Eigentlich war doch alles klar wie Kloßbrühe: Isabell Werth startet beim German Master mal wieder in vier Prüfungen – und schafft vier Siege. Das klappt problemlos, weil ja Jessica von Bredow-Werndl ihre Dalera nicht mitbringt und ihr Bruder Benjamin seinen Famoso daheim lässt. Pustekuchen! Isabells Emilio vertrat sich beim Abreiten zum Grand Prix heute Vormittag, sie musste absitzen – die Quali und der Start im Masterfinale am Sonntag waren futsch. Und in der Weltcupkür vor ausverkauftem Haus glückte Ingrid Klimke und ihrem Franziskus eine 83,440-Runde – Isabells Quantaz hingegen ging gut, aber nicht fehlerfei. Am Ende „nur“ Rang zwei.

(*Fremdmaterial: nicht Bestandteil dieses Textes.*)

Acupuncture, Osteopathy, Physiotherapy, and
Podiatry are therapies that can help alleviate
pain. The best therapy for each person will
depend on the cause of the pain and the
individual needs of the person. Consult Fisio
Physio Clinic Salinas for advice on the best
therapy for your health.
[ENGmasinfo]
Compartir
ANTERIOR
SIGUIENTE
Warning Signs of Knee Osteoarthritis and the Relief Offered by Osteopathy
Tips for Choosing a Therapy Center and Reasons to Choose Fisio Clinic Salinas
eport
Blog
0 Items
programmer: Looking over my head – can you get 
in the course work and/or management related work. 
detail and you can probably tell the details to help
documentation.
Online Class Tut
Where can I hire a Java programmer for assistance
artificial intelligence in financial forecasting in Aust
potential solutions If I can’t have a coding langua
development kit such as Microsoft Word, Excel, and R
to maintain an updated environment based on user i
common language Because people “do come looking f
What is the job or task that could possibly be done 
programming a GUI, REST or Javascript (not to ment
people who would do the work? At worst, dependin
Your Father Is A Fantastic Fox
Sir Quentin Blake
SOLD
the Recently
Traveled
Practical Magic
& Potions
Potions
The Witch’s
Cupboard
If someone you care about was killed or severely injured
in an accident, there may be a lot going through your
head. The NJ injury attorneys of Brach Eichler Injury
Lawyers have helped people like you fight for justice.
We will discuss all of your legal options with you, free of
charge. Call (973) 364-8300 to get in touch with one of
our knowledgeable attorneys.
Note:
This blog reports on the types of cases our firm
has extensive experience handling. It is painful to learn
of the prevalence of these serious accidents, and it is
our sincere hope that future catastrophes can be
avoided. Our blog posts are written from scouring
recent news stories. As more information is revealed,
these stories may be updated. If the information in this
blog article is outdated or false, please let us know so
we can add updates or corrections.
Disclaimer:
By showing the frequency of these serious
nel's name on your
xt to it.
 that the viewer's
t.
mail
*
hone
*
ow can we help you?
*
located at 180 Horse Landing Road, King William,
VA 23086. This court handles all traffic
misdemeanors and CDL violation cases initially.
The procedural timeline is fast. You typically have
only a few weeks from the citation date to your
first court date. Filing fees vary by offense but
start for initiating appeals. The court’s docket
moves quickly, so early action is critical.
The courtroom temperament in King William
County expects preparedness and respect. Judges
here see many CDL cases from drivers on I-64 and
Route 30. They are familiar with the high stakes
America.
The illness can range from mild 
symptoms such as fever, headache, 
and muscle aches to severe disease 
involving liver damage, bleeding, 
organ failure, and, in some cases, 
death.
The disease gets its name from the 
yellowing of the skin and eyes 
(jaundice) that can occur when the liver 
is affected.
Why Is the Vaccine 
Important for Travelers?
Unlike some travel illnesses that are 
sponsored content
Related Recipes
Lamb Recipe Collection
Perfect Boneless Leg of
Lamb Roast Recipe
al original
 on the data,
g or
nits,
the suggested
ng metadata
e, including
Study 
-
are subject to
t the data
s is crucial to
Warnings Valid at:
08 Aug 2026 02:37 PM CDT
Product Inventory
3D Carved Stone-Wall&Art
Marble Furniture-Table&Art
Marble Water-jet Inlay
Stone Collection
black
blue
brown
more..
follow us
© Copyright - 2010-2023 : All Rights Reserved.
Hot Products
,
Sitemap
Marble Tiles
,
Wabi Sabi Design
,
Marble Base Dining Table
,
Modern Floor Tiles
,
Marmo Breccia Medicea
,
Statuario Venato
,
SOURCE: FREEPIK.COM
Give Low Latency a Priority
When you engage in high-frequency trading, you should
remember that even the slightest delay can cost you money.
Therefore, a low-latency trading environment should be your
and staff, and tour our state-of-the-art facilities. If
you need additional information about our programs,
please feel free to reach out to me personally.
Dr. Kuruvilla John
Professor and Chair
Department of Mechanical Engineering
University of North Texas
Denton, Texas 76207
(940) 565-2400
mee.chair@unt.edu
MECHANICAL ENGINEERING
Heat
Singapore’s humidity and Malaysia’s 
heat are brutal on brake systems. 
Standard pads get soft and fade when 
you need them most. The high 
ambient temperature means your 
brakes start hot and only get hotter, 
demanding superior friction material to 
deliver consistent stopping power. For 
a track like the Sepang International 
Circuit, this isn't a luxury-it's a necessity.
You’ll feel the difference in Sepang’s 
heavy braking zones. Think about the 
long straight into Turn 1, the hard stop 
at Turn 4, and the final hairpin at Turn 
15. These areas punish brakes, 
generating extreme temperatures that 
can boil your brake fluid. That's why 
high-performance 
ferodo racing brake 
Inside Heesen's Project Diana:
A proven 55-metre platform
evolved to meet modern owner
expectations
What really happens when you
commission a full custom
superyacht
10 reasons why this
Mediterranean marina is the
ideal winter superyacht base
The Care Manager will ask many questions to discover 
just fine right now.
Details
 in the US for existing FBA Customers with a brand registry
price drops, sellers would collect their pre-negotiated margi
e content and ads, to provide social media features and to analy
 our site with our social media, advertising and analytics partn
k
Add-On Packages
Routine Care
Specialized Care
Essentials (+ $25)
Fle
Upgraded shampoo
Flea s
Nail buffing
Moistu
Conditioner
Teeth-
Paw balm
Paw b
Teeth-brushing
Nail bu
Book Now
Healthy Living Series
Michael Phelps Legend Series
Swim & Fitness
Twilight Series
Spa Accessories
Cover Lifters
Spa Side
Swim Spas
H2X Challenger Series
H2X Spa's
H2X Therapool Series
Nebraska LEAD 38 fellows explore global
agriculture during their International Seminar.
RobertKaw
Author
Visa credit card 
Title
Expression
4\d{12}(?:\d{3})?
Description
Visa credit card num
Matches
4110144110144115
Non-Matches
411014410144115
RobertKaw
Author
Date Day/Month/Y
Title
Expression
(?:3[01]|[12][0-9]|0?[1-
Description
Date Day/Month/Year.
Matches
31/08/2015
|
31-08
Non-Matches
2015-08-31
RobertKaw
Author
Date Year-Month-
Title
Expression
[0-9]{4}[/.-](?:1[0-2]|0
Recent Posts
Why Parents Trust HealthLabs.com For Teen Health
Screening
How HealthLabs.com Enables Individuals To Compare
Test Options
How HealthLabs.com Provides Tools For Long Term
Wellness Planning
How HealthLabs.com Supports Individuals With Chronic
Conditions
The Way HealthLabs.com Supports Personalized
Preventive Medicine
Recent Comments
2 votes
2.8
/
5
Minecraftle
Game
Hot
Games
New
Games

Ob es Jessica von Bredo-Werndl bereut hat, nur mit ihrem Ferdinand an den Neckar gekommen zu sein, das weiß ich nicht. Jedenfalls musste die Olympiasiegerin in der Kürtour mit einem Rang sieben im Grand Prix und gar mit Rang zehn in der Kür vor ausverkauftem und in Hochstimmung befindlicher Kulisse vorlieb nehmen. Der von vielen erhoffte Zweikampf zwischen ihr und ihrer früheren Trainerin fand leider nicht statt. Für Ingrid Klimke bedeutete das: „Ich hatte heute gute Laune, deshalb hab‘ ich für meine Kür ja auch gute-Laune-Musik ausgewählt. Mein Pferd hat sich angestrengt, war die ganze Zeit bei mir. Ich hatte nicht mit einem Sieg gerechnet. Der Sieg ist cool!“

Ingrid hat nach eigenem Bekunden die Trainingsarbeit mit Franz, wie sie ihn nennt, seit Herning umgestellt: „Vor der WM habe ich wohl zuviel gemacht, immer nochmal und nochmal an den Kleinigkeiten gefeilt. Das wurde meinem Pferd dann zuviel und er war müde. Im Dezember fahr‘ ich mit ihm in die Olympia-Hall nach London.“ Quantaz bekam 82,030 Punkte.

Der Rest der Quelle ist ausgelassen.